Em entrevista à Continente, ainda em 2015, a apresentadora e chef de cozinha Bela Gil “cantou a bola”. Na oportunidade, reiterou que comer comida com procedência, menos processada e industrializada possível, valorizando os produtos locais e da estação, é o caminho natural da alimentação no mundo. “Quando a sociedade enxergar a alimentação saudável como um investimento e garantia de qualidade de vida, quando cozinharmos pensando e respeitando a saúde do corpo, da terra e dos produtores, aí, sim, conseguiremos construir um futuro melhor”, defendeu.

“O que vejo de mudança no cenário é que, antes, a cozinha mais sustentável era tratada como se não fosse integrante da gastronomia, e, sim, algo à parte. Agora, podemos ver gente voltada para os legumes sem aquele perfil natureba, mas com um comprometimento com a cozinha”, pontua a chef carioca Nathalie Passos, nome dos mais festejados da nova safra dos cozinheiros brasileiros, cuja escola é a cozinha sustentável.

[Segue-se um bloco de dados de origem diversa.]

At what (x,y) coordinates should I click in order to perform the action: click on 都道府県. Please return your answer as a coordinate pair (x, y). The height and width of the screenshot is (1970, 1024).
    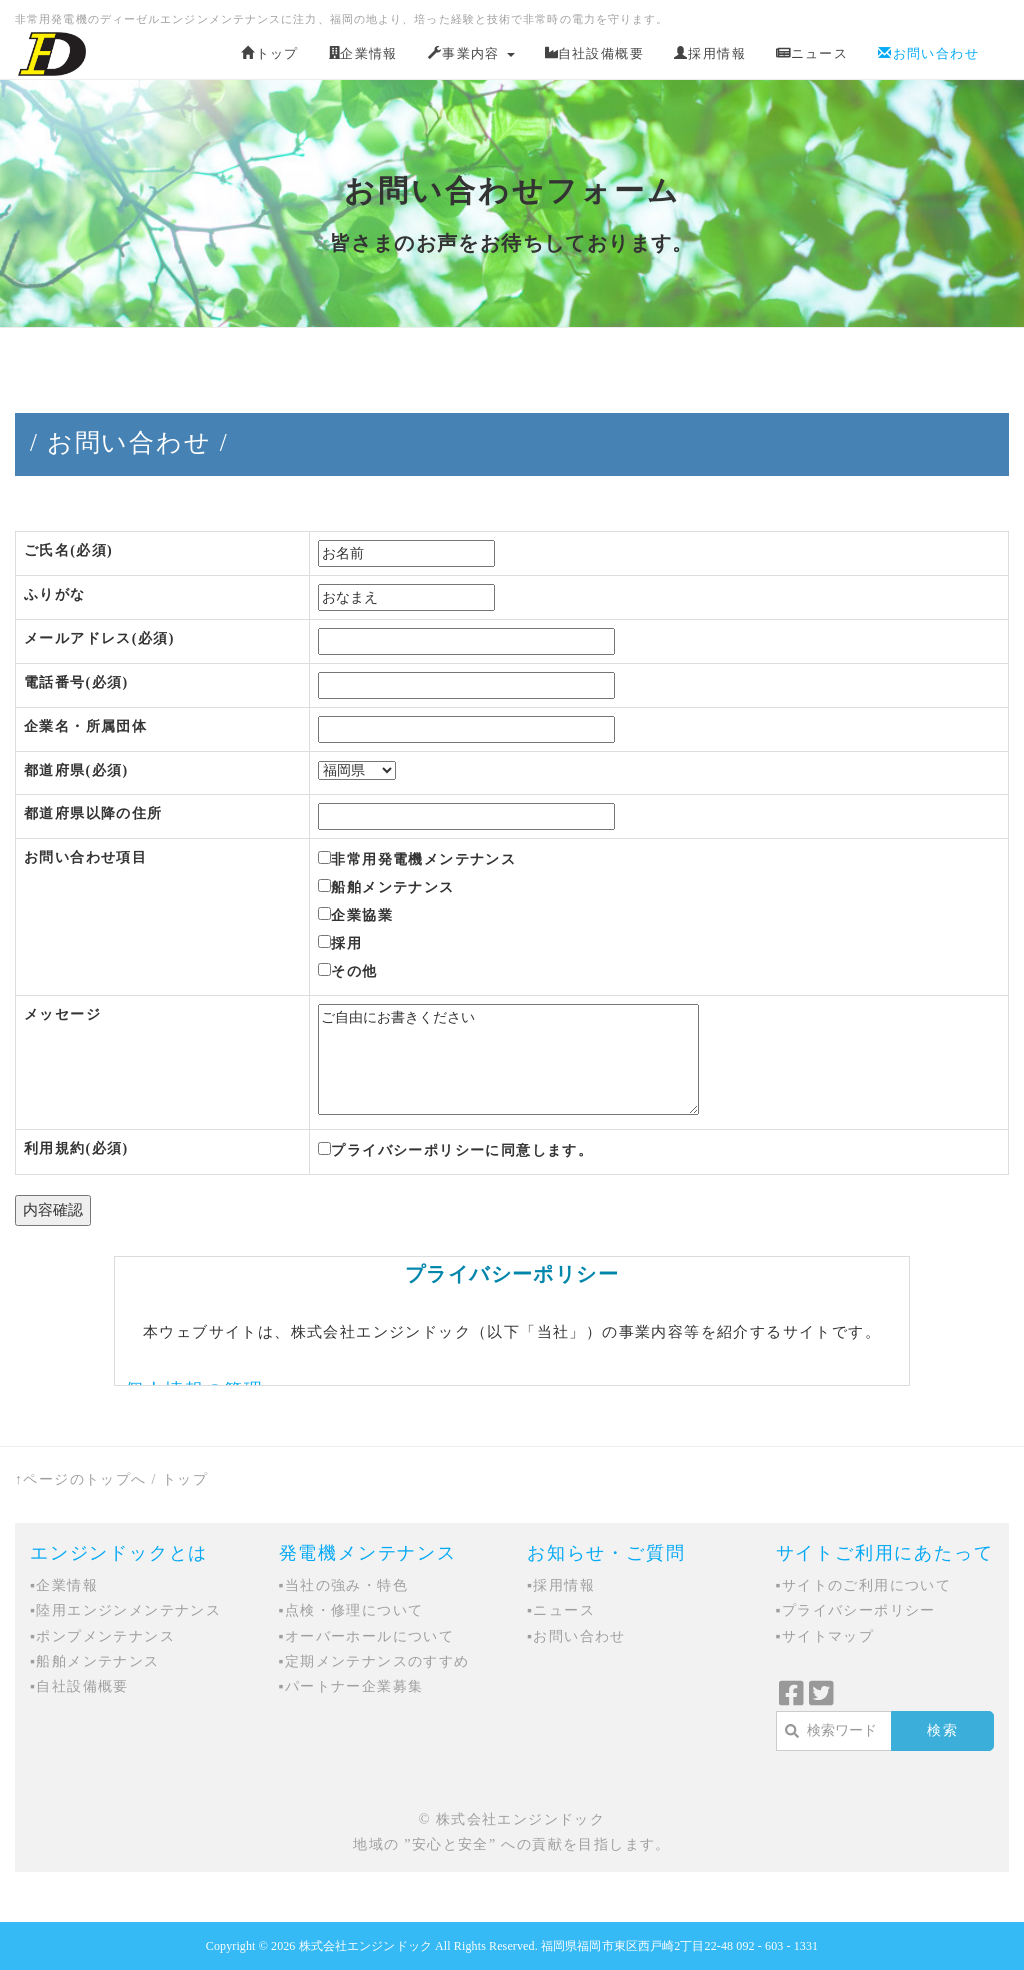     Looking at the image, I should click on (76, 770).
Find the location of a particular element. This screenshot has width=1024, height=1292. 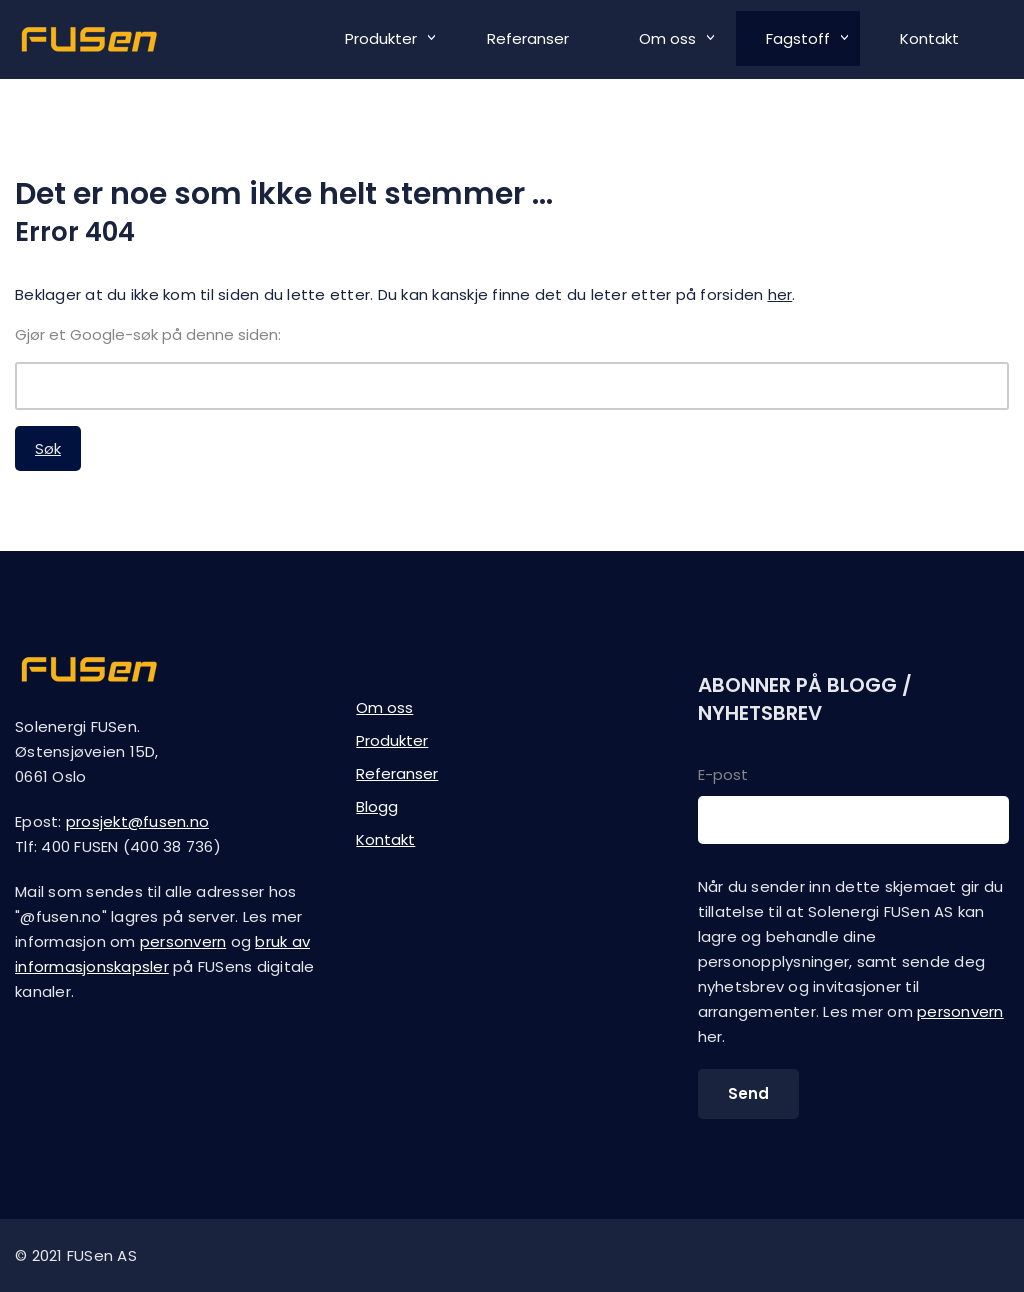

Nathalie oferece um contorno crítico a esse movimento, preferindo tratar a sustentabilidade da gastronomia de forma holística. A cozinheira do Naturalie Bistrô, em Botafogo, acredita que seja um gesto importante valorizar a origem do produto, a relação com o pequeno produtor, mas provoca: “Do que adianta, se não nos importamos com o que fazemos com o lixo e a água depois?”.